Klaus Schmidt, Göbekli Tepe yapılarının Asya “balbal kültürü” ile olan benzerliğine dikkat çekmiştir. Türklerin dikilitaş kültürü onların derin kozmolojisi ile de yakından ilgilidir ve balbal kültürü Türklere aittir.
Hadi gelin bunu biraz irdeleyelim..
Resimde solda totem Göbekli Tepe’de keşfedilmiştir ve şu anda Şanlıurfa Müzesi’nde sergilenmektedir.
Totemde doğum aşaması halinde betimlenen bir çocuk imgesi dikkat çekicidir. Bebeğin elleri arasında da bir kadeh veya kase veya kap şeklinde çok çarpıcı bir eşya vardır. 
Bu totemde “yeniden doğum”, “yaşam döngüsü”, “sonsuzluk” kavramları anlatılmaya çalışılmış olabilir.
Sağ taraftaki ise Türk mitolojisinin en kutsal tanrıçası olan “Umay Ana”dır, hareketin ve doğumun simgesidir.
Umay Ana doğacak çocukları belirler ve “yaşam ağacı”nın sahibidir. Heykelde göreceğiniz gibi, Umay Ana elinde bir kadeh tutmaktadır. Bu kadeh Türklerde “ant kadehi” olarak bilinir ve sonsuzluğu, ebedi hayatı temsil eder. 
Ant kadehi konusunu önceki yazımda detaylı olarak anlatmıştım.
Biraz daha kafanızı karıştırayım mı?
Hz.İsa’nın “son akşam yemeği”nde şarap içtiği ve Hristiyanlıkta “kutsal kase” olarak kabul edilen kadeh miti, bu toteme dayanıyor olabilir mi? Ya da Şövalyelerin arkadaşlık yemini sonrasında şarap içip yere fırlattıkları kadehler?

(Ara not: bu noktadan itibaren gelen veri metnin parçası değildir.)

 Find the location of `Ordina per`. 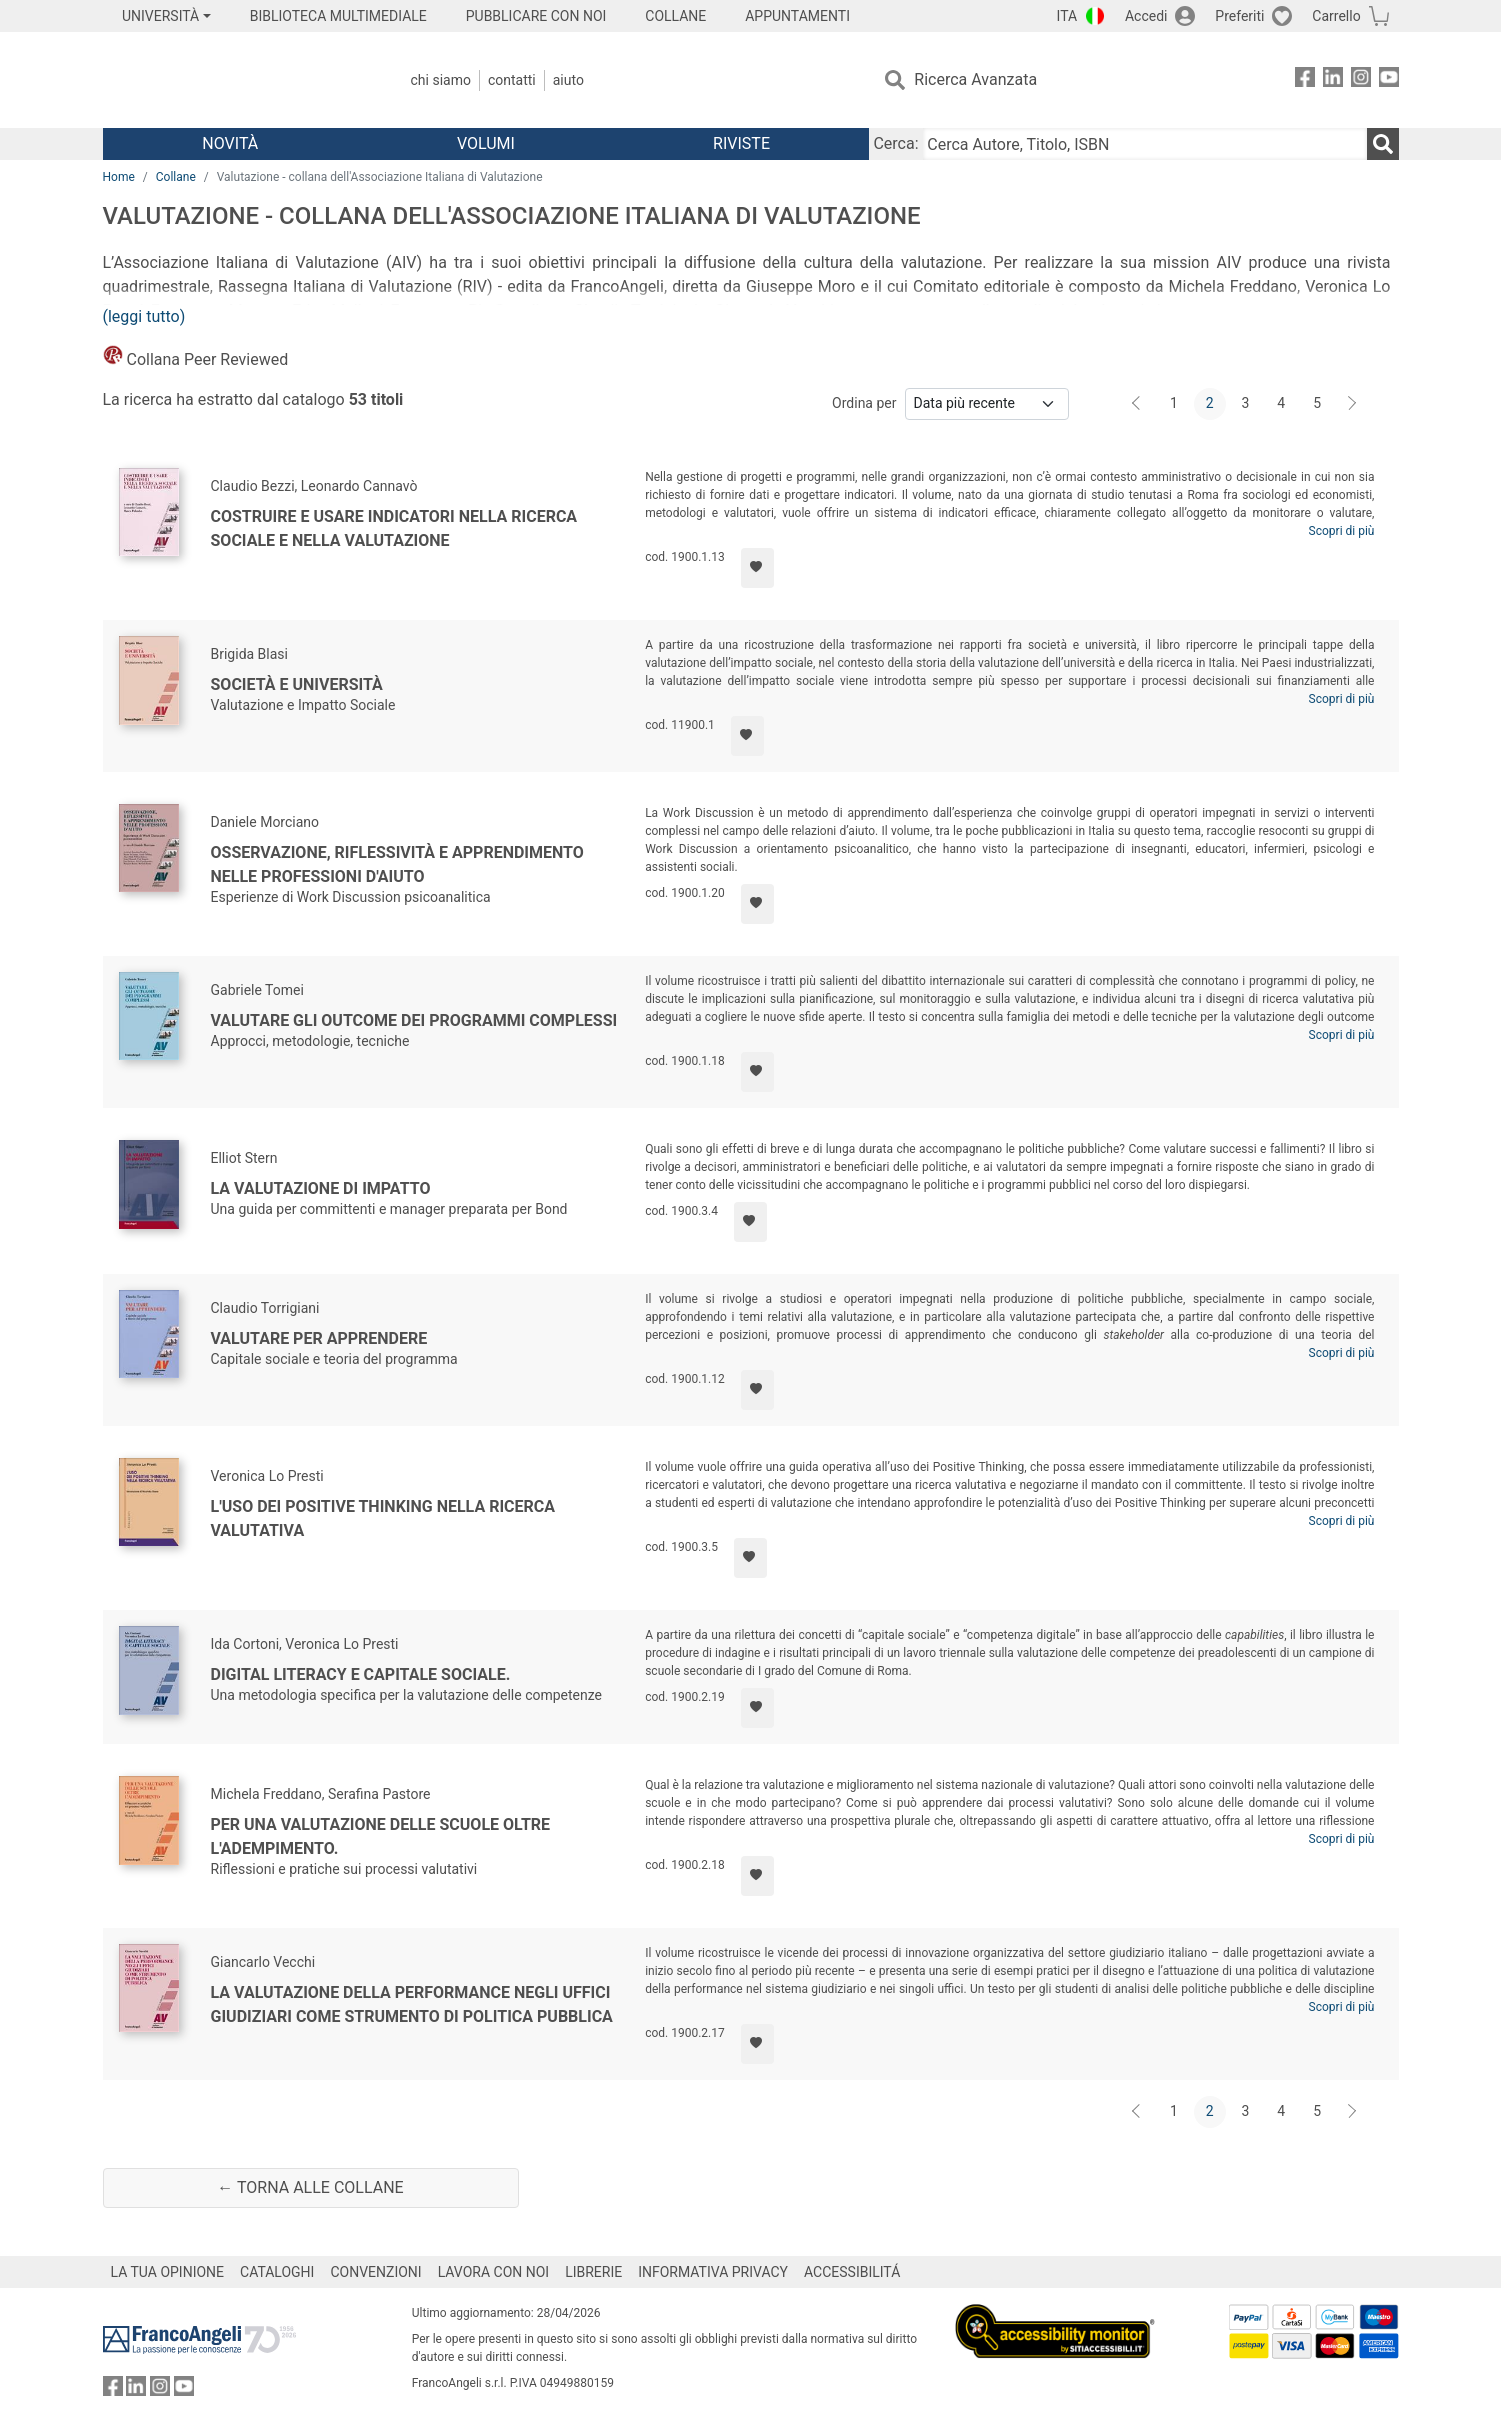 Ordina per is located at coordinates (864, 403).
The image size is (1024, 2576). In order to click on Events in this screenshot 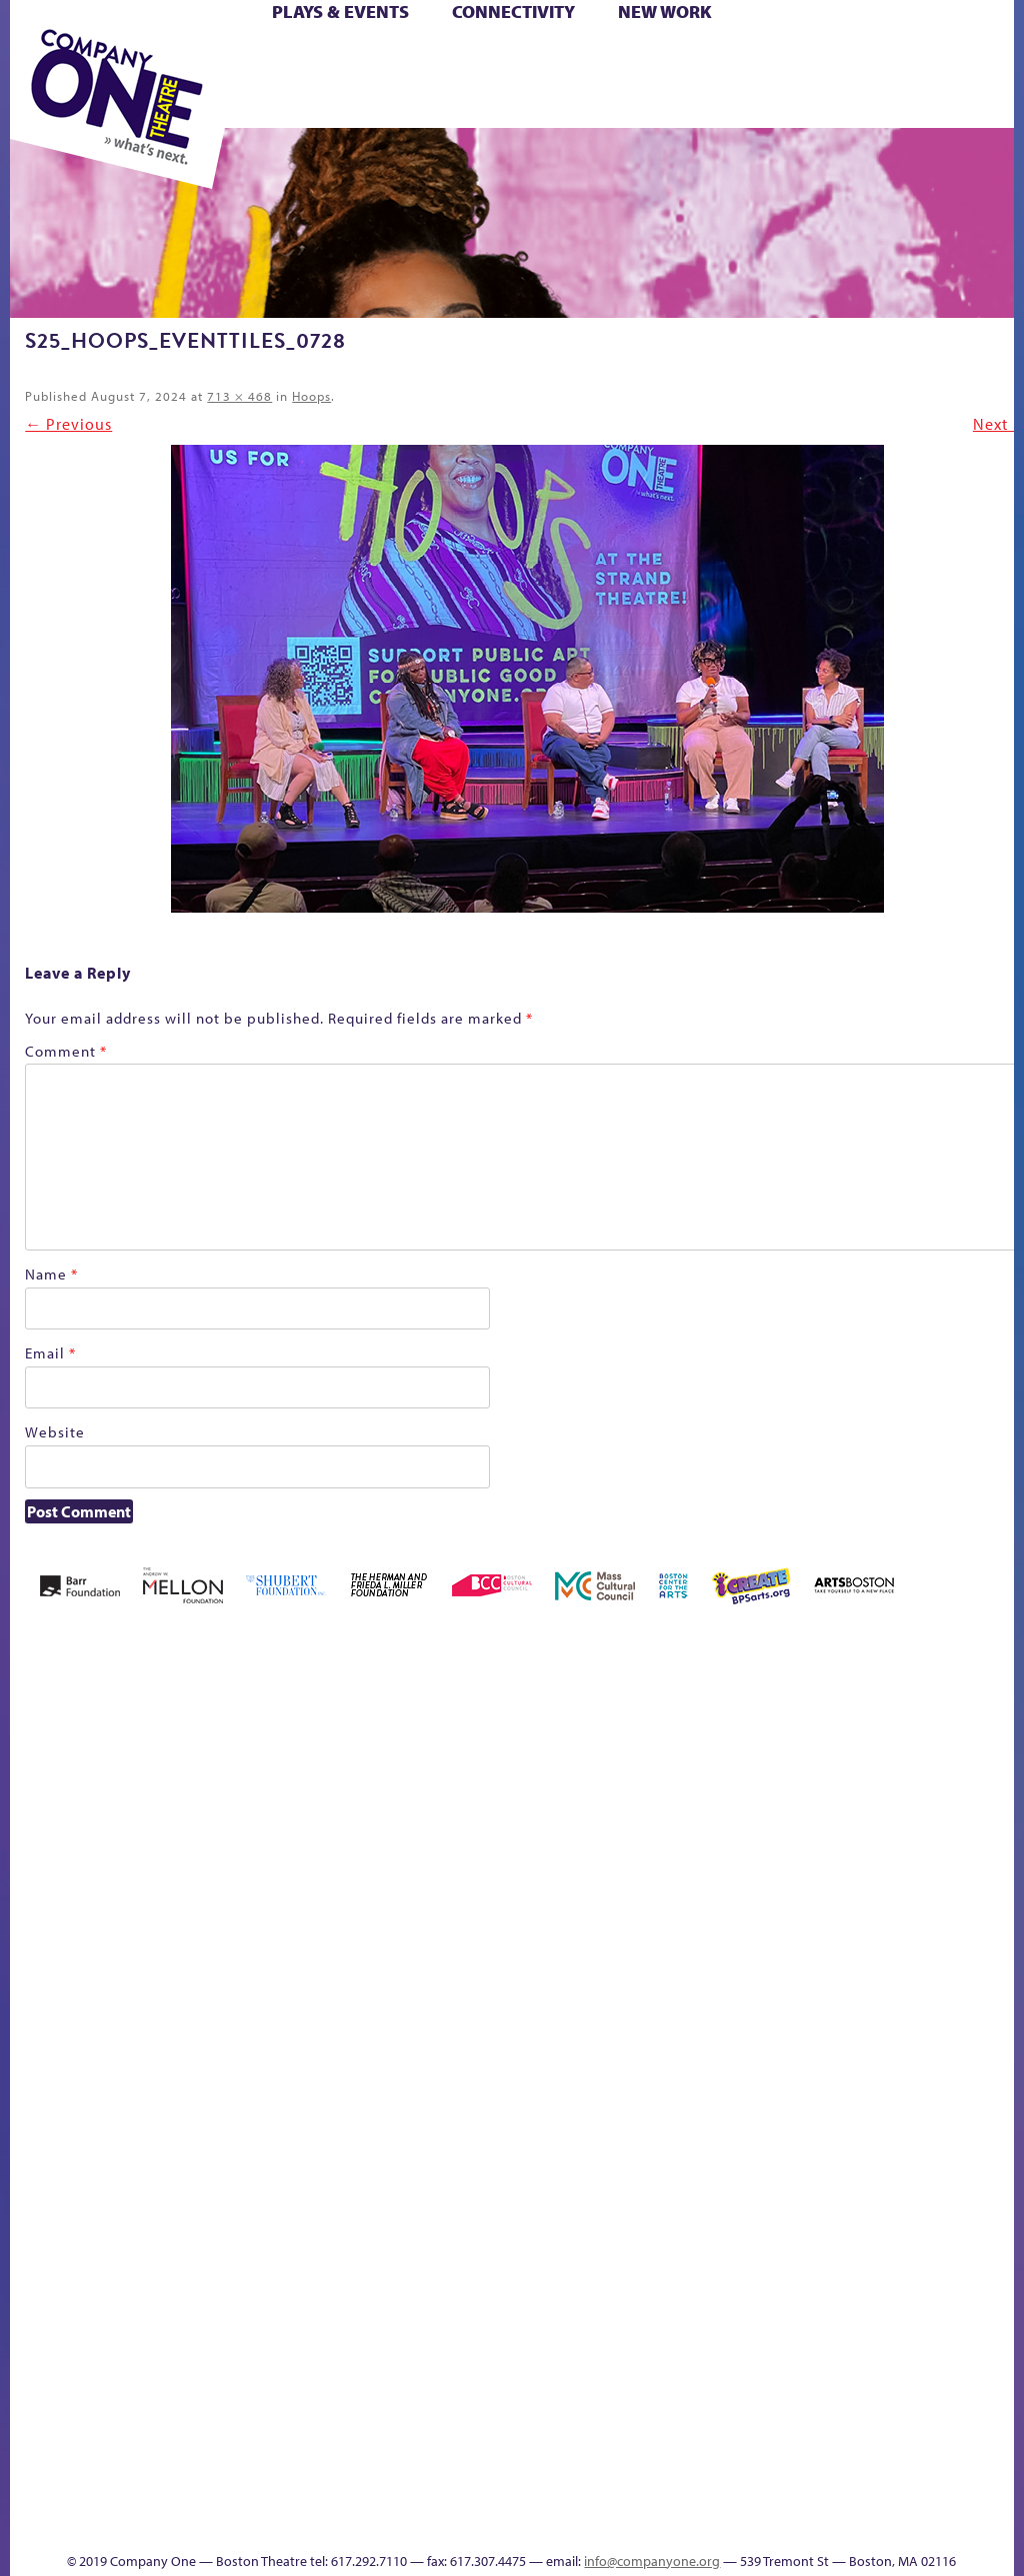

İşte başka bir benzerlik daha..
Soldaki resimde 25 Eylül 2010 tarihinde Göbekli Tepe kazı alanından çalınan ve henüz bulunamayan 40-50 santimetre boyunda, 30 kilo ağırlığında, Neolitik döneme ait, bir insan başı ve üzerinde bir yırtıcı hayvan bulunan ve 11.600 yıl öncesine tarihlenen heykel görülmektedir.
Bazı araştırmacılara göre heykelin çalınmasının nedeni sadece maddi kaygı değildir; heykel başının üst tarafında “Tengri (Gök Tanrı)” tamgası bulunduğu ve bu tamga Ön Türklerin Göbekli Tepe ile bağlantısını inkar edilemeyecek şekilde ortaya koyacağı için heykel başı yok edilmiştir.
Sağdaki resim ise (önceki yazılarımdan hatırlayacağınız) Hakasya’da bulunan bir toteme aittir ve “kam” (şaman)’ı temsil etmektedir. Ne kadar benziyorlar değil mi? Yüzler aynı ve ikisinin de başında yırtıcı bir kuş betimlemesi var.
Bu örnek de Türk kültürünün yoğun bir biçimde yaşandığı Hakasya ile Göbekli Tepe arasındaki açık bağlantıyı ve dolayısı ile Türklerin izlerini çok net olarak gözler önüne sermektedir.

YILAN :
Yazılarımı takip eden okurların bildiği gibi Göbekli Tepe’de en çok rastladığımız hayvan figürü, yılandır. Resimde tek bir dikilitaş üzerinde ne kadar çok yılan figürü olduğu görüyor musunuz? Peki neden bu kadar çok sayıda varlar?
Üzerinde yılan figürü işlenmiş taşlara Türklerde de rastlanmaktadır ve bu,  Orta Asya kökenli bir kültürdür. Türk kozmolojisinde güneş ışınları yeryüzüne yılan şeklinde inmektedir.
&  Göbekli Tepe sütunlarına işlenen yılanlar yeryüzüne bereket yağdıran güneş ışınları olabilir mi ve bu neden bu kadar çok ve birbirine paralel şekilde yapılmış olduklarını açıklayabilir mi? Ne dersiniz?
EJDER :

Ejder Türk kültürünün en önemli unsurlarından birisidir. Türk kozmolojisinde Gök Kubbe’nin kutup yıldızı etrafında döndüğüne, bu dönüşün ise “felek” adı verilen çark tarafından sağlandığına ve “felek”in de bir çift ejder tarafından döndürüldüğüne inanılırdı. Bazen ejdere “Kök-luu” veya “evren” de denilirdi.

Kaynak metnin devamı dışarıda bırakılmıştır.